* [Action item]: Count the lines in the records below that contain the word "note", and give only that number.

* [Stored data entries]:

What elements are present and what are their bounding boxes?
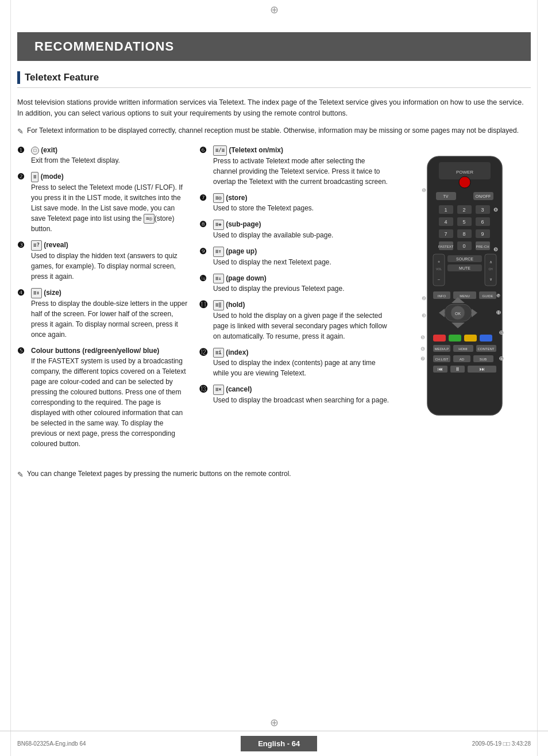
feature-item-10: ❿ ≡↓ (page down) Used to display the pre… [199,273,389,294]
svg-text:SUB: SUB [480,358,487,361]
remote-control-svg: POWER TV ON/OFF 1 2 3 4 5 6 [410,151,519,427]
svg-text:VOL: VOL [436,267,442,271]
svg-text:INFO: INFO [438,294,446,298]
svg-text:AD: AD [460,358,465,361]
note-text-2: You can change Teletext pages by pressin… [27,469,291,479]
feature-item-11: ⓫ ≡‖ (hold) Used to hold the display on … [199,300,389,341]
svg-text:❼: ❼ [420,356,425,362]
svg-text:❻: ❻ [420,346,425,352]
svg-text:❸: ❸ [422,313,426,318]
svg-rect-65 [449,335,461,341]
feature-item-8: ❽ ≡◈ (sub-page) Used to display the avai… [199,219,389,240]
svg-text:TV: TV [443,194,449,198]
svg-text:⓬: ⓬ [499,331,504,336]
cancel-icon: ≡× [213,385,224,395]
svg-text:❽: ❽ [493,207,498,213]
svg-text:4: 4 [444,219,447,225]
feature-desc-8: Used to display the available sub-page. [213,231,333,239]
svg-text:❾: ❾ [493,247,498,252]
feature-desc-6: Press to activate Teletext mode after se… [213,157,388,186]
svg-text:❺: ❺ [420,335,425,340]
svg-text:FASTEXT: FASTEXT [438,245,454,248]
svg-text:SOURCE: SOURCE [456,257,473,261]
svg-rect-64 [433,335,446,341]
note-box-1: ✎ For Teletext information to be display… [17,125,531,137]
feature-item-13: ⓭ ≡× (cancel) Used to display the broadc… [199,384,389,405]
feature-item-5: ❺ Colour buttons (red/green/yellow/ blue… [17,346,190,449]
svg-text:POWER: POWER [456,170,473,175]
page-border-right [537,0,538,756]
footer-right: 2009-05-19 □□ 3:43:28 [472,740,531,747]
page-title: RECOMMENDATIONS [34,39,514,54]
store-icon-inline: ≡◎ [144,214,155,224]
svg-text:8: 8 [462,231,465,237]
svg-text:❷: ❷ [422,296,426,301]
crosshair-top: ⊕ [0,5,548,15]
feature-item-1: ❶ □ (exit) Exit from the Teletext displa… [17,145,190,166]
svg-text:ON/OFF: ON/OFF [476,194,491,198]
svg-text:CONTENT: CONTENT [478,347,495,351]
svg-rect-66 [464,335,477,341]
svg-text:⓭: ⓭ [499,356,504,362]
feature-desc-12: Used to display the index (contents) pag… [213,359,376,377]
feature-desc-11: Used to hold the display on a given page… [213,312,387,340]
svg-text:⏸: ⏸ [455,366,460,372]
svg-text:⏮: ⏮ [438,366,443,372]
page-footer: BN68-02325A-Eng.indb 64 English - 64 200… [0,731,548,756]
svg-text:6: 6 [481,219,484,225]
svg-text:⓫: ⓫ [496,310,501,316]
feature-desc-13: Used to display the broadcast when searc… [213,396,389,404]
feature-item-12: ⓬ ≡i (index) Used to display the index (… [199,347,389,379]
crosshair-bottom: ⊕ [0,717,548,728]
svg-text:∧: ∧ [489,260,492,264]
feature-desc-5: If the FASTEXT system is used by a broad… [31,357,186,448]
note-icon-2: ✎ [17,469,24,481]
feature-desc-2: Press to select the Teletext mode (LIST/… [31,183,183,233]
page-border-left [10,0,11,756]
svg-text:0: 0 [462,243,465,249]
pageup-icon: ≡↑ [213,247,224,257]
pagedown-icon: ≡↓ [213,274,224,284]
svg-text:HDMI: HDMI [458,347,468,351]
svg-rect-67 [480,335,492,341]
feature-desc-9: Used to display the next Teletext page. [213,258,331,266]
feature-desc-1: Exit from the Teletext display. [31,156,120,164]
footer-center: English - 64 [241,736,317,751]
feature-item-4: ❹ ≡↕ (size) Press to display the double-… [17,287,190,340]
feature-desc-4: Press to display the double-size letters… [31,300,187,339]
feature-item-3: ❸ ≡? (reveal) Used to display the hidden… [17,240,190,282]
section-blue-bar [17,71,20,84]
feature-item-7: ❼ ≡◎ (store) Used to store the Teletext … [199,193,389,214]
note-icon-1: ✎ [17,126,24,137]
svg-text:OK: OK [455,312,461,316]
left-column: ❶ □ (exit) Exit from the Teletext displa… [17,145,190,454]
feature-item-9: ❾ ≡↑ (page up) Used to display the next … [199,246,389,267]
feature-desc-10: Used to display the previous Teletext pa… [213,285,345,293]
feature-item-2: ❷ ≡ (mode) Press to select the Teletext … [17,171,190,234]
intro-text: Most television stations provide written… [17,97,531,120]
svg-text:1: 1 [444,207,447,213]
index-icon: ≡i [213,348,224,358]
note-text-1: For Teletext information to be displayed… [27,125,519,136]
exit-icon: □ [31,147,39,155]
svg-text:2: 2 [462,207,465,213]
feature-item-6: ❻ ≡/≡ (Teletext on/mix) Press to activat… [199,145,389,187]
feature-desc-7: Used to store the Teletext pages. [213,204,314,212]
mode-icon: ≡ [31,172,38,182]
bottom-note: ✎ You can change Teletext pages by press… [17,469,531,481]
svg-text:MENU: MENU [460,294,470,298]
svg-text:3: 3 [481,207,484,213]
page-header: RECOMMENDATIONS [17,32,531,61]
svg-text:❶: ❶ [422,187,426,193]
section-title: Teletext Feature [25,72,99,83]
svg-text:∨: ∨ [489,277,492,281]
svg-point-3 [459,176,470,188]
svg-text:7: 7 [444,231,447,237]
teletext-on-icon: ≡/≡ [213,145,227,156]
subpage-icon: ≡◈ [213,220,224,230]
svg-text:+: + [438,260,440,264]
svg-text:PRE-CH: PRE-CH [476,245,489,248]
footer-left: BN68-02325A-Eng.indb 64 [17,740,86,747]
right-text-col: ❻ ≡/≡ (Teletext on/mix) Press to activat… [199,145,389,454]
svg-text:5: 5 [462,219,465,225]
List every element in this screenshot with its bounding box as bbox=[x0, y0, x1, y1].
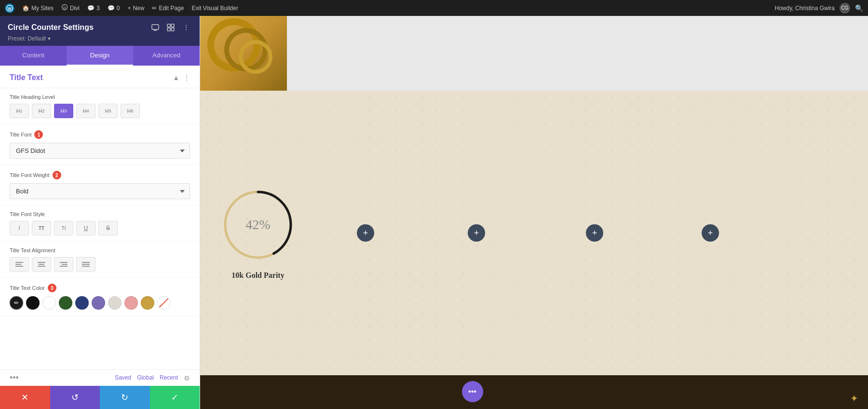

* [Response to the task]: 6